4ème de couverture:
Dominique Bousquet est né dans le 47, il y a 47 ans de cela.
Attiré très jeune par l'essence des mots, leur sens, il lui a semblé naturel d'en jouer, d'amplifier leur rythme, de révéler leur sonorité. De l'expression poétique, qui forge, organise, canalise, il passe à la nouvelle et écrit deux recueils. C'est maintenant le temps de se lancer dans l'écriture d'un roman. Les années passent..
Et elles portent un fruit mûr. Voici donc cette histoire d'un meurtre brutal, insensé, racontée dans une prose d'une rare maîtrise.
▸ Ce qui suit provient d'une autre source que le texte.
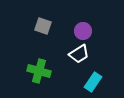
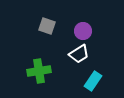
gray square: moved 4 px right
green cross: rotated 25 degrees counterclockwise
cyan rectangle: moved 1 px up
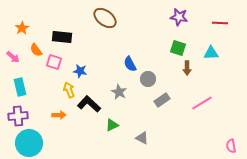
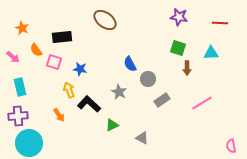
brown ellipse: moved 2 px down
orange star: rotated 16 degrees counterclockwise
black rectangle: rotated 12 degrees counterclockwise
blue star: moved 2 px up
orange arrow: rotated 56 degrees clockwise
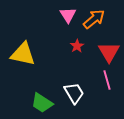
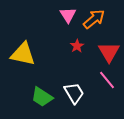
pink line: rotated 24 degrees counterclockwise
green trapezoid: moved 6 px up
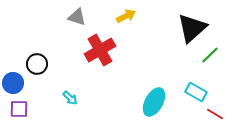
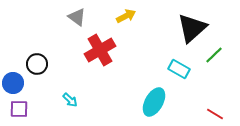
gray triangle: rotated 18 degrees clockwise
green line: moved 4 px right
cyan rectangle: moved 17 px left, 23 px up
cyan arrow: moved 2 px down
Résumé: "La petite", un esprit simple dans un corps de un mètre trente, se promène sur les terres d'Émile Bougnac. Elle est retrouvée morte, violée à de nombreuses reprises dans cette église aussi vieille, ou presque, que la montagne qui l'entoure. Vladimir, l'ancien rugbyman vedette déchu, monstre de chair et d'entêtement, dirige cette enquête dans ses nouvelles fonctions d'inspecteur de police. Les familles se révèlent, se déchirent, les gens parlent à voix basse sur la lande. Que cache donc cette église en ruine ?
Extraits:
1… La " petite " était morte depuis plusieurs jours. Trois tout au plus. Elle reposait là, tête nue, cheveux au vent, incrédule face au sort qui l'avait plaquée sur le sol de cette partie de la ruine. Elle y était rivée, comme soudée par un mortier naturel fait de calcaire et de terre, résidus pulvérulents de ce petit coin reculé de Guyenne. Tout dans son attitude laissait à penser qu'elle avait fini sa vie dans la fulgurance et la douleur. Ses yeux, bien que collés au sol poussiéreux, n'étaient pas clos. Ils fixaient désespérément une touffe d'herbe sèche et béaient sans protection, résolument obsédés par cette houppe jaunâtre, fascinés par un insignifiant rassemblement de graminées cespiteuses. Chacune de ses mains avait eu sa propre destinée. L'une, dos contre terre, s'accrochait encore au bas du tee-shirt fripé, lui imposant, tout en le tirant vers la cuisse, une torsion nerveuse et définitive, l'autre, écrasée par une poitrine bien trop grosse pour ce petit gabarit, n'essayait plus d'arracher l'immense soutien-gorge, mais gardait de sa tentative l'expression crispée et crochue que l'on provoque lorsque l'on enserre d'une main la base des os de l'avant-bras. La bouche, largement ouverte, formait avec ses lèvres un O parfaitement dessiné.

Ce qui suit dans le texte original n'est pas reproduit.